Please continue with reference to figure 2, first order circuit 210 comprises a closed loop (closed loop), and this closed loop is used for producing a voltage separate current I2 with outside supply voltage Vext irrelevant (voltage-independent).This closed loop is to be coupled to one the one the first field-effect transistor P1 and one first resistance R 1 is constituted by one first operational amplifier 240.In addition, this closed loop is coupled to one second field-effect transistor P2 and one second resistance R 2 in addition, and the second field-effect transistor P2 and one second resistance R 2 are to be coupled in series system (in serise) to come together to form a current mirror (current mirror) 250.

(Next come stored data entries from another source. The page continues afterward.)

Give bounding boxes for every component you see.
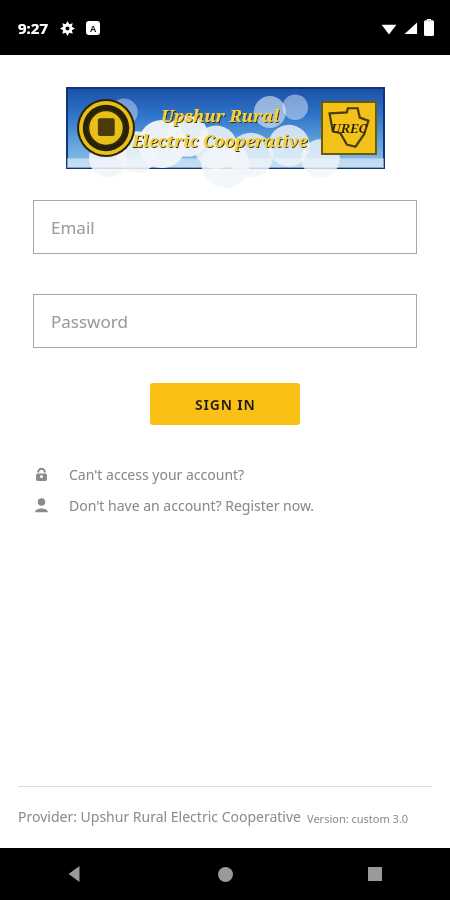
button[interactable]: Recent apps: [300, 848, 450, 900]
staticText: Upshur Rural: [161, 104, 280, 127]
staticText: Upshur Rural: [162, 105, 281, 128]
staticText: Version: custom 3.0: [307, 811, 409, 826]
staticText: Don't have an account? Register now.: [69, 496, 315, 515]
staticText: UREC: [331, 119, 367, 137]
button[interactable]: Home: [150, 848, 300, 900]
staticText: Can't access your account?: [69, 465, 245, 484]
staticText: A: [90, 22, 97, 34]
staticText: Provider: Upshur Rural Electric Cooperat…: [18, 807, 301, 826]
button[interactable]: SIGN IN: [150, 383, 300, 425]
button[interactable]: Back: [0, 848, 150, 900]
staticText: Password: [51, 310, 128, 333]
staticText: 9:27: [18, 18, 48, 38]
staticText: Electric Cooperative: [133, 130, 309, 153]
staticText: SIGN IN: [195, 395, 256, 414]
staticText: Electric Cooperative: [132, 129, 308, 152]
button[interactable]: Can't access your account?: [0, 463, 450, 487]
button[interactable]: Don't have an account? Register now.: [0, 494, 450, 518]
staticText: Email: [51, 216, 95, 239]
button[interactable]: Email: [33, 200, 417, 254]
button[interactable]: Password: [33, 294, 417, 348]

Wherein, first operational amplifier 240 has a positive input terminal 241, a negative input end 242 and an output terminal 243, and negative input end 242 is used for receiving one can be along with processing procedure, voltage, variation of temperature and change the reference voltage Vref of (PVT-insensitive), and positive input terminal 241 then is to be coupled to the first field-effect transistor P1 and first resistance R 1.The first field-effect transistor P1 has a control end 211, one first end 212 and one second end 213, control end 211 is coupled to the output terminal 243 of first operational amplifier 240, first end 212 is coupled to outside supply voltage Vext, and second end 213 then is to be used for a feedback voltage V _FBBe fed back to the positive input terminal 241 of first operational amplifier 240.In other words, the reference voltage Vref that can not change (PVT-insensitive) along with processing procedure, voltage, variation of temperature is to input to first operational amplifier 240 earlier and then flow through the first field-effect transistor P1, therefore, one first electric current I 1 that flows through first resistance R 1 can equal with reference voltage Vref divided by the resulting numerical value of the resistance value of first resistance R 1 (that is, I1=Vref/R1).In addition, the feedback voltage V exported of second end 213 of the first field-effect transistor P1 _FBCan be fed back to the positive input terminal 241 of first operational amplifier 240.First electric current I 1 that the current mirror of being made up of the second field-effect transistor P2 and second resistance R 2 250 then can mirror flows through first resistance R 1 to be producing the irrelevant voltage separate current I2 with outside supply voltage Vext, and exports voltage separate current I2 to second level circuit 220.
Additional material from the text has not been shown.